## To do
All lines holding the word "Toplam" in the listing below need to be copied.

┄┄┄┄┄┄

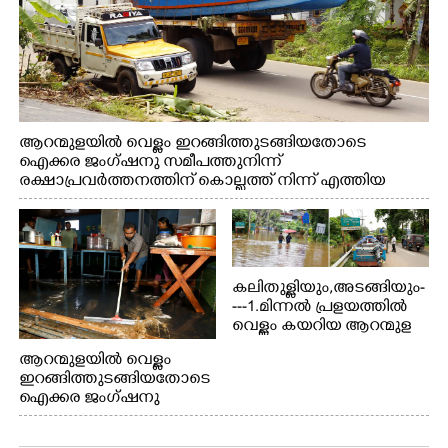
ആറന്മുളയിൽ വെള്ളം ഇറങ്ങിത്തുടങ്ങിയതോടെ
ഐക്കര ജംഗ്ഷനു സമീപത്തുനിന്ന്
രക്ഷാപ്രവർത്തനത്തിന് കൊല്ലത്ത് നിന്ന് എത്തിയ
ബോട്ടുകൾ തിരികെക്കൊണ്ടുപോകുന്നു.
കലിതുള്ളിയും,അടങ്ങിയും-
---1.മിന്നൽ പ്രളയത്തിൽ
വെള്ളം കയറിയ ആറന്മുള
പെട്രോൾ പമ്പിന്
ആറന്മുളയിൽ വെള്ളം
സമീപത്തെ റോ‌ഡ് രണ്ടാം
ഇറങ്ങിത്തുടങ്ങിയതോടെ
തീയതിയിലെ
ഐക്കര ജംഗ്ഷനു
കാഴ്ച.2.വെള്ളം
സമീപം ആറന്മുള
ഇറങ്ങിപ്പോൾ
കിടങ്ങന്നൂർ റോഡിന്
ഇന്നലെത്തെ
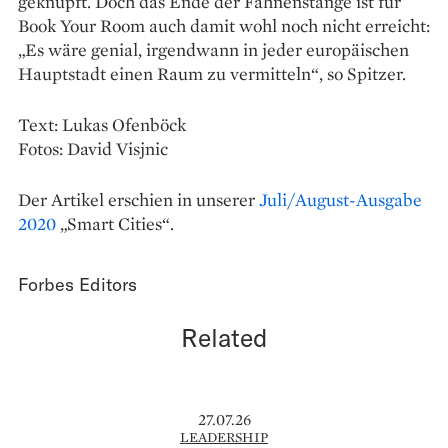
geknüpft. Doch das Ende der Fahnenstange ist für
Book Your Room auch damit wohl noch nicht erreicht:
„Es wäre genial, irgendwann in jeder europäischen
Hauptstadt einen Raum zu vermitteln“, so Spitzer.
Text: Lukas Ofenböck
Fotos: David Visjnic
Der Artikel erschien in unserer
Juli/August-Ausgabe
2020
„Smart Cities“.
Forbes Editors
Related
27.07.26
LEADERSHIP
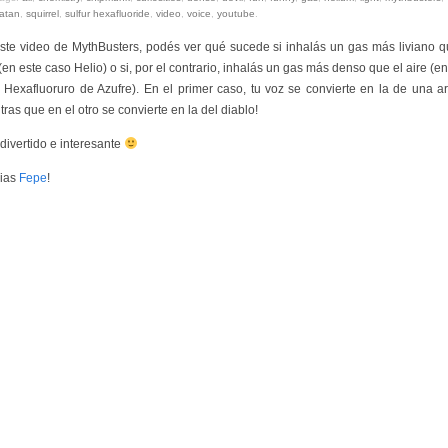
atan
,
squirrel
,
sulfur hexafluoride
,
video
,
voice
,
youtube
.
ste video de MythBusters, podés ver qué sucede si inhalás un gas más liviano q
 (en este caso Helio) o si, por el contrario, inhalás un gas más denso que el aire (en
 Hexafluoruro de Azufre). En el primer caso, tu voz se convierte en la de una ard
tras que en el otro se convierte en la del diablo!
divertido e interesante
ias
Fepe
!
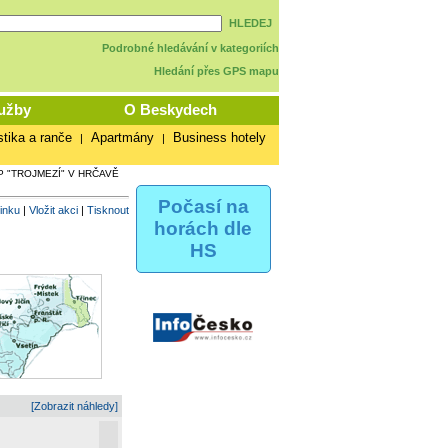
HLEDEJ
Podrobné hledávání v kategoriích
Hledání přes GPS mapu
užby
O Beskydech
stika a ranče
Apartmány
Business hotely
|
|
P "TROJMEZÍ" V HRČAVĚ
Počasí na
vinku
|
Vložit akci
|
Tisknout
horách dle
HS
[Zobrazit náhledy]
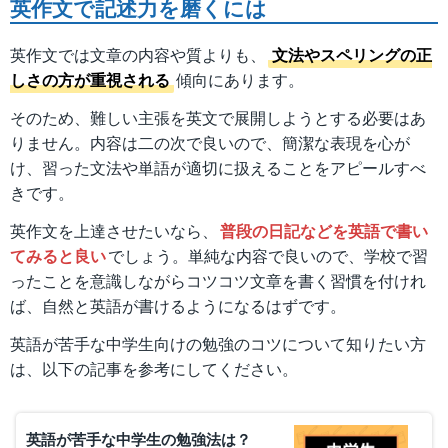
英作文で記述力を磨くには
英作文では文章の内容や質よりも、
文法やスペリングの正
しさの方が重視される
傾向にあります。
そのため、難しい主張を英文で展開しようとする必要はあ
りません。内容は二の次で良いので、簡潔な表現を心が
け、習った文法や単語が適切に扱えることをアピールすべ
きです。
英作文を上達させたいなら、
普段の日記などを英語で書い
てみると良い
でしょう。単純な内容で良いので、学校で習
ったことを意識しながらコツコツ文章を書く習慣を付けれ
ば、自然と英語が書けるようになるはずです。
英語が苦手な中学生向けの勉強のコツについて知りたい方
は、以下の記事を参考にしてください。
英語が苦手な中学生の勉強法は？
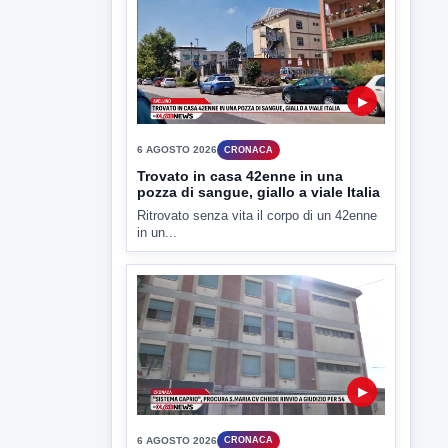
▶
6 AGOSTO 2026
CRONACA
"Sistema Caprio", Procura S.Maria
CV chiede rinvio a giudizio per 54
La Procura della Repubblica di Santa
Capua Vetere chiude le...
▶
6 AGOSTO 2026
ATTUALITÀ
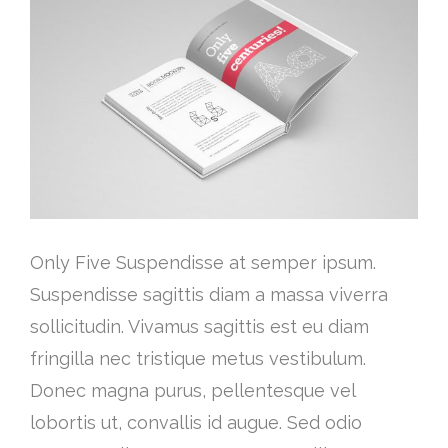
Only Five Suspendisse at semper ipsum.
Suspendisse sagittis diam a massa viverra
sollicitudin. Vivamus sagittis est eu diam
fringilla nec tristique metus vestibulum.
Donec magna purus, pellentesque vel
lobortis ut, convallis id augue. Sed odio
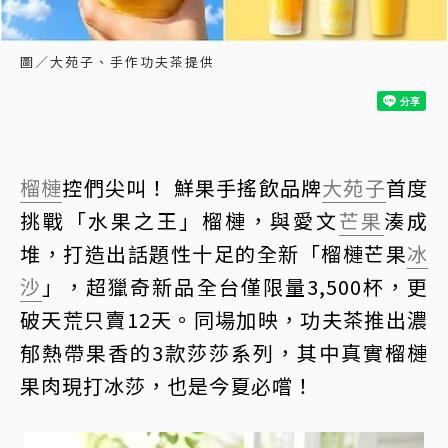
圖／大苑子、手作功夫茶提供
榴槤
控們尖叫！ 鮮果手搖飲品牌
大苑子
首度
挑戰「水果之王」榴槤，與愛文
芒果
湊成
堆，打造出話題性十足的全新「榴槤芒果
冰
沙
」，超獵奇新品全台僅限量3,500杯，更
破天荒只賣12天。同場加映，功夫茶推出濃
郁熱帶果香的3款莎莎系列，其中真實榴槤
果肉現打冰莎，也是今夏必嚐！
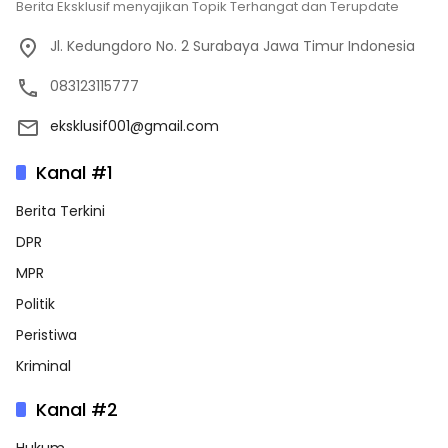
Berita Eksklusif menyajikan Topik Terhangat dan Terupdate
Jl. Kedungdoro No. 2 Surabaya Jawa Timur Indonesia
083123115777
eksklusif001@gmail.com
Kanal #1
Berita Terkini
DPR
MPR
Politik
Peristiwa
Kriminal
Kanal #2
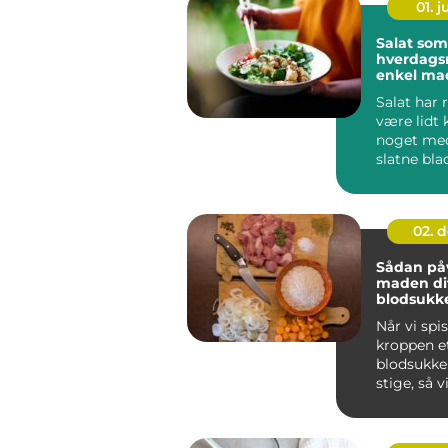
01. 
Salat som
hverdags
enkel ma
masser a
Salat har r
være lidt 
noget med
slatne bla
vandet dres
02. 
Sådan påv
maden di
blodsukk
Når vi spi
kroppen et
blodsukke
stige, så vi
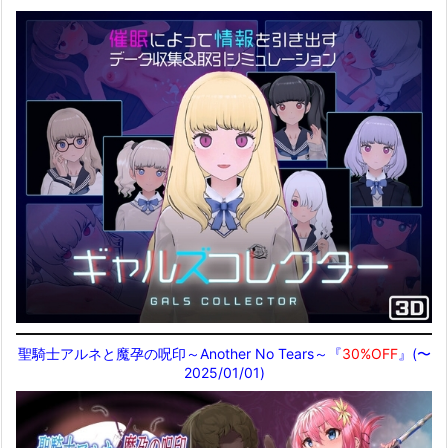
聖騎士アルネと魔孕の呪印～Another No Tears～『
30%OFF
』(〜
2025/01/01)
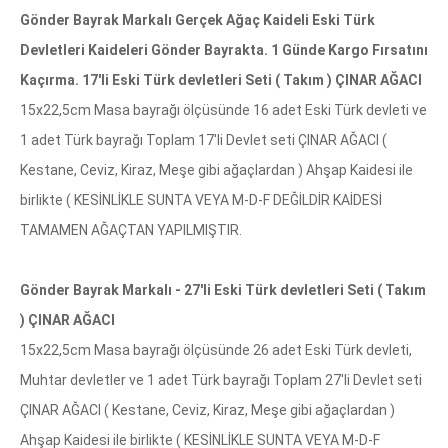
Gönder Bayrak Markalı Gerçek Ağaç Kaideli Eski Türk
Devletleri Kaideleri Gönder Bayrakta. 1 Günde Kargo Fırsatını
Kaçırma. 17'li Eski Türk devletleri Seti ( Takım ) ÇINAR AĞACI
15x22,5cm Masa bayrağı ölçüsünde 16 adet Eski Türk devleti ve
1 adet Türk bayrağı Toplam 17'li Devlet seti ÇINAR AĞACI (
Kestane, Ceviz, Kiraz, Meşe gibi ağaçlardan ) Ahşap Kaidesi ile
birlikte ( KESİNLİKLE SUNTA VEYA M-D-F DEĞİLDİR KAİDESİ
TAMAMEN AĞAÇTAN YAPILMIŞTIR.
Gönder Bayrak Markalı - 27'li Eski Türk devletleri Seti ( Takım
) ÇINAR AĞACI
15x22,5cm Masa bayrağı ölçüsünde 26 adet Eski Türk devleti,
Muhtar devletler ve 1 adet Türk bayrağı Toplam 27'li Devlet seti
ÇINAR AĞACI ( Kestane, Ceviz, Kiraz, Meşe gibi ağaçlardan )
Ahşap Kaidesi ile birlikte ( KESİNLİKLE SUNTA VEYA M-D-F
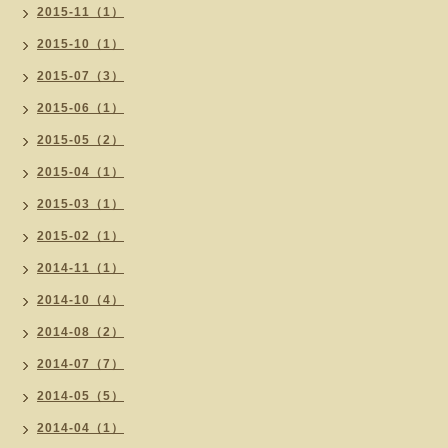
2015-11（1）
2015-10（1）
2015-07（3）
2015-06（1）
2015-05（2）
2015-04（1）
2015-03（1）
2015-02（1）
2014-11（1）
2014-10（4）
2014-08（2）
2014-07（7）
2014-05（5）
2014-04（1）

┄┄┄┄┄┄

## Response for this exercise
1 adet Türk bayrağı Toplam 17'li Devlet seti ÇINAR AĞACI (
Muhtar devletler ve 1 adet Türk bayrağı Toplam 27'li Devlet seti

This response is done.